Voyage aromatique : la cannelle de Madagascar
Voyage aromatique : la cannelle de Madagascar

Un voyage avec Pierre Franchomme à la découverte des trésors aromatiques méconnus des flores tropicales.

Je parcours depuis plus de 40 ans les zones tropicales et subtropicales de la planète, à la découverte de leurs trésors aromatiques. Je vous propose un voyage à la rencontre de certaines de ces plantes exceptionnelles, dont je vais vous présenter la richesse botanique et ethno-médicale. Notre 1ère étape nous emmène à Madagascar, où j’ai découvert le fameux camphrier, devenu un grand classique sous le nom de Ravintsare. Aujourd’hui, je vais vous parler d’un autre arbre local, le cannelier de Madagascar (Cinnamosma fragrans Baill.) utilisé par les tradipraticiens malgaches, en particulier pour certaines maladies respiratoires et digestives. Mais il a bien d’autres facettes… Suivez-moi !

         En route pour le nord de Madagascar

 

Dans les forêts tropicales du nord-ouest malgache

Notre première étape nous emmène sur la côte nord-ouest de “l’île rouge”, au-delà de la ville de Mahajanca, dans la forêt d’Andaharano où prospère un arbre que les malgaches appellent Mandravasarotra, Motrobeatina ou encore Sakaiala. Il s’agit de Cinnamosma fragrans Baill., que nous appelons “ cannelle “ de Madagascar par référence aux cannelles de la Jamaïque et de Porto-Rico, qui font partie de la même famille botanique : celle des Canellacées, l’une des plus anciennes familles des plantes à fleurs (angiospermes), à côté des Magnoliacées, Lauracées et Pipéracées. 

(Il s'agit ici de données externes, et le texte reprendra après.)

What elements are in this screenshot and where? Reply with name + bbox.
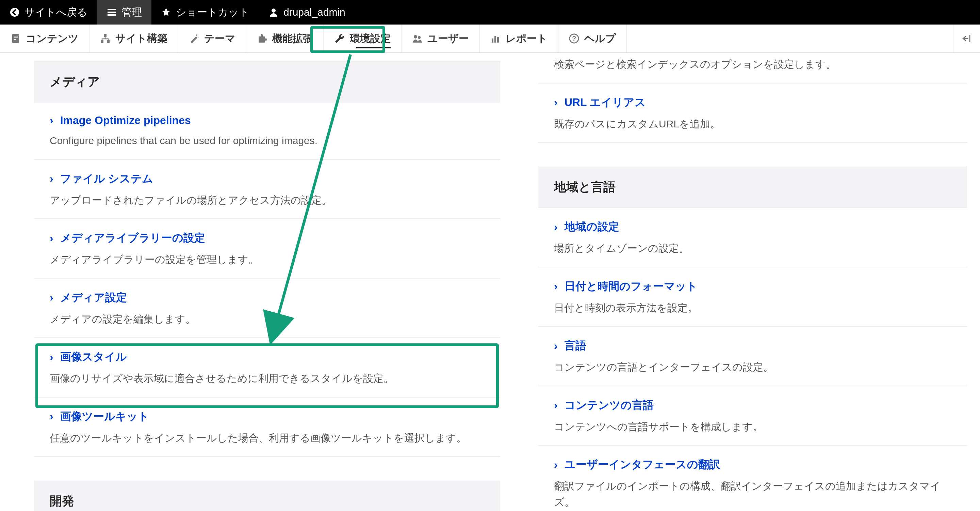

Notre “cannelle” est un arbuste buissonnant qui colonise les sols siliceux et affectionne les expositions ensoleillées. Ses feuilles alternes, simples, vert-foncé et brillantes, sont parsemées de nombreux points glanduleux translucides. Elles sont très odorantes quand on les froisse. Ses fleurs, également odorantes, disposées en inflorescences axillaires, sont hermaphrodites et régulières. Ses fruits sont des grandes baies charnues généralement globuleuses, contenant de 1 à 15 graines.

*Petit précis de botanique au sujet de l’utilisation impropre du nom Saro

Deux autres espèces de “cannelles” sont connues à Madagascar : Cinnamosma macrocarpa H Perrier et Cinnamosma madagascariensis Danguy. L’huile essentielle de cette dernière espèce était vendue par le passé par Olivier Behra sous la marque commerciale de « saro ». Par manque de rigueur, cette dénomination est improprement utilisée aujourd’hui pour désigner l’huile essentielle de “cannelle” de Madagascar.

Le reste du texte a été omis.